Following a successful tour to two memorial sites in Bristol UK – the Georgian House Museum; Greenbank Cemetery plus ‘the Bearpit’ in October for Black History month and contributing to the Journey to Justice Bristol programme between August and October, 2017 Daughters of Igbo Woman berths in Lagos Nigeria for the relish of film lovers in the country. The film now looks forward to another impressive outing in Lagos and is open for a possible tour of other cities in the country.
Three African writers- Ros Martin UK, Akachi Ezeigbo Nigeria and Vida Rawlins St Kitts are united in weaving this moving tale in memory of Fanny Coker (Fanny being shortened form of Fumnanya — 1767-1820) to mark her 250 birth anniversary & to commemorate International Slavery memorial day.
DAUGHTERS OF IGBO WOMAN is a literary film that recaptures and renders audible & visible the forgotten voices and lives of three generations of 18th century African women from one family permanently separated by the transatlantic slave trade in inhumanity. Utilising University of Bristol 18thPinney archive papers, the trilogy digital shorts that comprise DAUGHTERS are scheduled for screening at the Freedom Park on Monday November 13th by 6:30pm prompt as an extension of the Lagos Book & Arts Festival, LABAF 2017.

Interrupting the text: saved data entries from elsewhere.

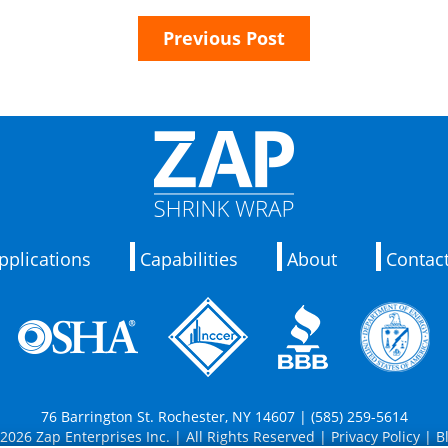
Previous Post
pplications
Capabilities
About
Contac
76 Barrington St. Rochester, NY 14607 | (585) 259-5614
2026 Zap Enterprises Inc. | All Rights Reserved |
Privacy Policy
|
B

The Artistic Director- Ros Martin says “it is an absolute thrill and honor for DAUGHTERS to be launched on Nigeria soil where the narrative begins, linking our common ancestry for those of us in the diaspora. We African women writers have evoked ancestors’ voice into landscapes of our residence, in bringing together the three film shorts we symbolically reconnect to honor our common ancestral spirits who endured forced migration, separation and loss”.

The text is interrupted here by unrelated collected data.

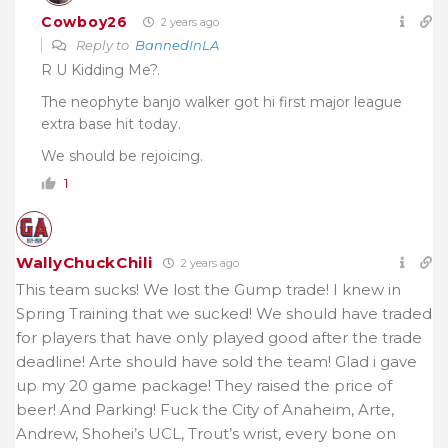
Cowboy26
2 years ago
Reply to
BannedInLA
R U Kidding Me?.
The neophyte banjo walker got hi first major league
extra base hit today.
We should be rejoicing.
1
WallyChuckChili
2 years ago
This team sucks! We lost the Gump trade! I knew in
Spring Training that we sucked! We should have traded
for players that have only played good after the trade
deadline! Arte should have sold the team! Glad i gave
up my 20 game package! They raised the price of
beer! And Parking! Fuck the City of Anaheim, Arte,
Andrew, Shohei’s UCL, Trout’s wrist, every bone on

The first part of the trilogy opens with Prof. Akachi Ezeigbo rendering Abu Akwa (dirge) in memory of Ojiugo’s in the wake of her daughter’s disappearance. Set in 1764 Uga in present day Anambra State, South Eastern Nigeria, the time is during the boom of slave trade when activities of headhunters were rampant with women and children often falling victims of wars and raids.
Similarly, while Adaeze ends up on a sugar plantation in the Caribbean, her daughter – Fumnanya is taken to Bristol, UK and her mother is emotionally forced to pen her an effusive letter.